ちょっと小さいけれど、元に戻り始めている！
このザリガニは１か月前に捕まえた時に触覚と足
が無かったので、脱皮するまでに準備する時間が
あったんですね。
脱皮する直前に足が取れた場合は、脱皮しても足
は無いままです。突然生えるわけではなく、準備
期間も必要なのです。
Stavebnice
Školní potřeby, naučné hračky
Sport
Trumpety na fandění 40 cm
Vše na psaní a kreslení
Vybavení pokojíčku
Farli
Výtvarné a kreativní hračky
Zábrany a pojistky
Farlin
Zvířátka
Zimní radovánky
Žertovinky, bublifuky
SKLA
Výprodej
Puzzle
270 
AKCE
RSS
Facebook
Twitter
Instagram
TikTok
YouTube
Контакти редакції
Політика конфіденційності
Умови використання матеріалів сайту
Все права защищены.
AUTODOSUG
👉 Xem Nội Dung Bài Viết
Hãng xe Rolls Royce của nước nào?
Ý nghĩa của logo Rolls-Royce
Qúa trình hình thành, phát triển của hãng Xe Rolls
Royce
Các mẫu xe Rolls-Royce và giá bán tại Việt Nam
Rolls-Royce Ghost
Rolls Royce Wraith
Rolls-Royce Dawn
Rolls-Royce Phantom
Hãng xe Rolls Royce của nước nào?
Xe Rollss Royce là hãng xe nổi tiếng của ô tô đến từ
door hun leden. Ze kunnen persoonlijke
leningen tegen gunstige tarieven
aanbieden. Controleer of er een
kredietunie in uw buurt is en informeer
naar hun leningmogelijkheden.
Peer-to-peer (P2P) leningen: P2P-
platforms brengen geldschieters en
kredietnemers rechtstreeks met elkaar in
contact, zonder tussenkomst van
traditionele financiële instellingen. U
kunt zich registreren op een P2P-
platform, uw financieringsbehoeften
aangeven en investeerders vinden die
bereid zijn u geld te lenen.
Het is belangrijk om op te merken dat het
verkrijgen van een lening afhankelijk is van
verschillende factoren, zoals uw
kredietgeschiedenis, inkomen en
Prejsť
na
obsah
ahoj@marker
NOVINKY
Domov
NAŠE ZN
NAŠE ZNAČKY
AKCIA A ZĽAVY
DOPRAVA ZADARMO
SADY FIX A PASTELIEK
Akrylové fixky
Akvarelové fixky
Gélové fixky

········

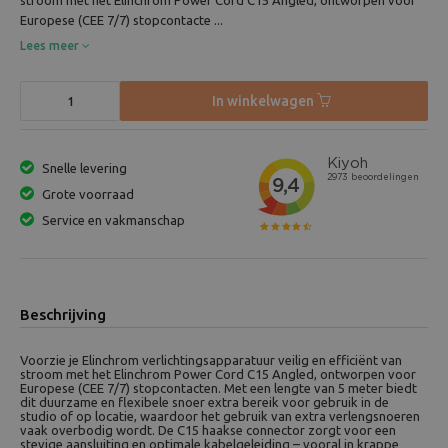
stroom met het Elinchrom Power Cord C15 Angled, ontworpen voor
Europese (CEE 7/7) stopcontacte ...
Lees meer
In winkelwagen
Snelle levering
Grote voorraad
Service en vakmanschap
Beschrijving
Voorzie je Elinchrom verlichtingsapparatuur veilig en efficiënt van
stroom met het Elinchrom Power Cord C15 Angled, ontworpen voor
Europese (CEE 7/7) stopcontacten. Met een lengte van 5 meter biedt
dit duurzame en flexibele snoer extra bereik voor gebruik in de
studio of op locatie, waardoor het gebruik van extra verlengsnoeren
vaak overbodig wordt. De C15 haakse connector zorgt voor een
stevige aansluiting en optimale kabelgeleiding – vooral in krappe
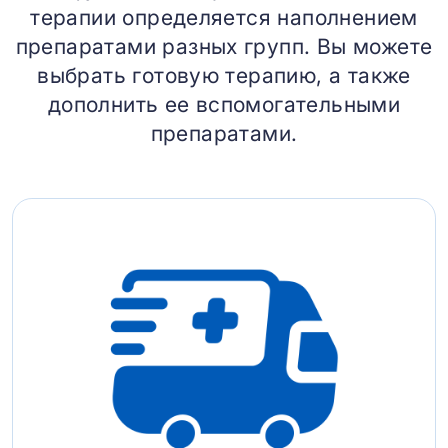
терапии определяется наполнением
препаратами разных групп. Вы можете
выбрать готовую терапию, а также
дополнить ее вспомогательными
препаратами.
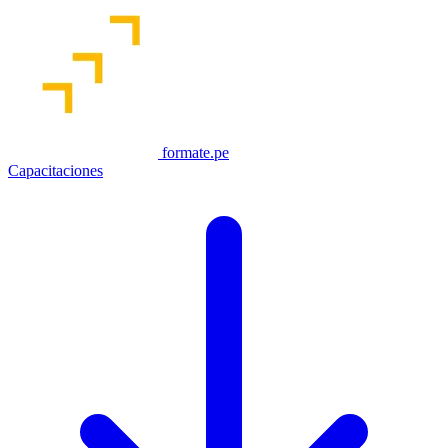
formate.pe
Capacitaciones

········

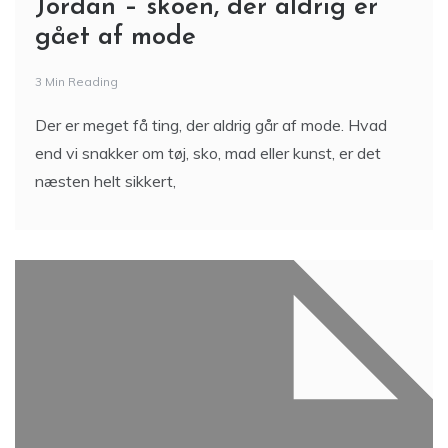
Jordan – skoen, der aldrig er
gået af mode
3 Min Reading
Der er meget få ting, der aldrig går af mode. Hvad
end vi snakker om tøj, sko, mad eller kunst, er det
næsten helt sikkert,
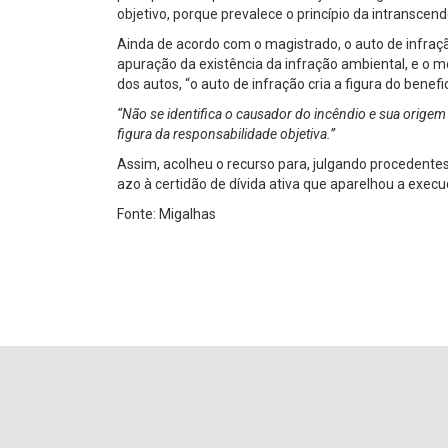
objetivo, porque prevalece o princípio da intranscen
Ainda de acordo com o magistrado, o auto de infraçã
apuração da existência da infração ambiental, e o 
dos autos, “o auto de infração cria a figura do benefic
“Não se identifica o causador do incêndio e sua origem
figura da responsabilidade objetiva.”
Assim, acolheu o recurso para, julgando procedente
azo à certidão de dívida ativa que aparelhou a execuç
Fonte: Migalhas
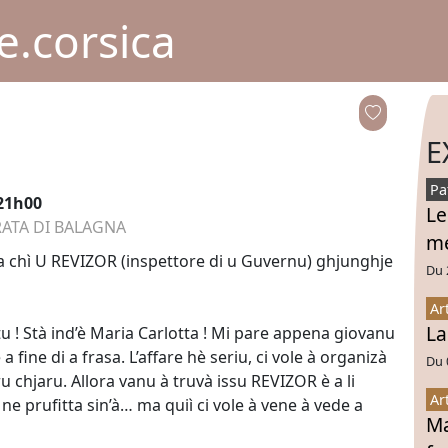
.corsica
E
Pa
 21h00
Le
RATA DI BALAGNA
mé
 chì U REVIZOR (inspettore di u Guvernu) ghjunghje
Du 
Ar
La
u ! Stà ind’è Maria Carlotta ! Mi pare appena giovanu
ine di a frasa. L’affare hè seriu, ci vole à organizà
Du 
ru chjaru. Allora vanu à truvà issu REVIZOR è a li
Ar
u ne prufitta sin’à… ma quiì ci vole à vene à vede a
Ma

········

- [Work task] Exactly how many lines in the records contain the string "препаратами"? Give that number alone.

- [Response for this exercise] 2